From: Mike Snitzer <snitzer@redhat.com>
To: "Martin K. Petersen" <martin.petersen@oracle.com>, axboe@kernel.dk
Cc: dm-devel@redhat.com, linux-kernel@vger.kernel.org, mpatocka@redhat.com
Subject: Re: [RFC PATCH] bio integrity: do not assume bio_integrity_pool exists if bioset exists
Date: Tue, 7 Jul 2015 01:00:15 -0400 [thread overview]
Message-ID: <20150707050015.GB10269@redhat.com> (raw)
In-Reply-To: <20150701165740.GA1573@redhat.com>
[-- Attachment #1: Type: text/plain, Size: 8376 bytes --]
On Wed, Jul 01 2015 at 12:57pm -0400,
Mike Snitzer <snitzer@redhat.com> wrote:
> bio_integrity_alloc() and bio_integrity_free() assume that if a bio was
> allocated from a bioset that that bioset also had its bio_integrity_pool
> allocated using bioset_integrity_create(). This is a very bad
> assumption given that bioset_create() and bioset_integrity_create() are
> completely disjoint.
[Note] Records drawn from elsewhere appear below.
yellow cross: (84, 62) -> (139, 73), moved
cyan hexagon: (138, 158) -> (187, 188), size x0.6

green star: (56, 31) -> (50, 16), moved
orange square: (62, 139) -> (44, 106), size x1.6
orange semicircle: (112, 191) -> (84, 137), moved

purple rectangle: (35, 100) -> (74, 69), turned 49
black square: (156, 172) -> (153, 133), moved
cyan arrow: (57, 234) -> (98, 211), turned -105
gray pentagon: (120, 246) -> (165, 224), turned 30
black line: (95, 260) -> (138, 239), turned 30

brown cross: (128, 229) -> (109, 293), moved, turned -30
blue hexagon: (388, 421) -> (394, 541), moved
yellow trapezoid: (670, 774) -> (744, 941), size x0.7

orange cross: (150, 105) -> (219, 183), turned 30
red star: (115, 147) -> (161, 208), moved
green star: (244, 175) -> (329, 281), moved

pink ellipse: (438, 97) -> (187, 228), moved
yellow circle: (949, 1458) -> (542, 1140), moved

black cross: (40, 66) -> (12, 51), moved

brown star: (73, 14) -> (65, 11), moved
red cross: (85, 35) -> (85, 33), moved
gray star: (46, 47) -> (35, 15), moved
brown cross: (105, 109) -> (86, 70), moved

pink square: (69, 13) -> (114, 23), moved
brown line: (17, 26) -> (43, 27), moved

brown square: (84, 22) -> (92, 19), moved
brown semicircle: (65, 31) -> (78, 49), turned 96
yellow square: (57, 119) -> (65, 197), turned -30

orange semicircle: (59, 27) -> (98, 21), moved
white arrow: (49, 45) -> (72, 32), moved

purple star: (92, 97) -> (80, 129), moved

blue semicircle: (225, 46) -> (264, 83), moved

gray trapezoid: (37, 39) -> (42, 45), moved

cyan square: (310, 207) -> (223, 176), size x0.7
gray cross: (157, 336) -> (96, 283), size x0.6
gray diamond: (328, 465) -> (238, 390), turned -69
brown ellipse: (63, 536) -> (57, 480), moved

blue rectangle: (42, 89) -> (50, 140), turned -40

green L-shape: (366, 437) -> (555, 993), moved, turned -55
Not all callers of bioset_create() have been
> trained to also call bioset_integrity_create() -- and they may not care
> to be.
>
> Fix this by falling back to kmalloc'ing 'struct bio_integrity_payload'
> rather than force all bioset consumers to (wastefully) preallocate a
> bio_integrity_pool that they very likely won't actually need (given the
> niche nature of the current block integrity support).
>
> Otherwise, a NULL pointer "Kernel BUG" with a trace like the following
> will be observed (as seen on s390x using zfcp storage) because dm-io
> doesn't use bioset_integrity_create() when creating its bioset:
>
> [ 791.643338] Call Trace:
> [ 791.643339] ([<00000003df98b848>] 0x3df98b848)
> [ 791.643341] [<00000000002c5de8>] bio_integrity_alloc+0x48/0xf8
> [ 791.643348] [<00000000002c6486>] bio_integrity_prep+0xae/0x2f0
> [ 791.643349] [<0000000000371e38>] blk_queue_bio+0x1c8/0x3d8
> [ 791.643355] [<000000000036f8d0>] generic_make_request+0xc0/0x100
> [ 791.643357] [<000000000036f9b2>] submit_bio+0xa2/0x198
> [ 791.643406] [<000003ff801f9774>] dispatch_io+0x15c/0x3b0 [dm_mod]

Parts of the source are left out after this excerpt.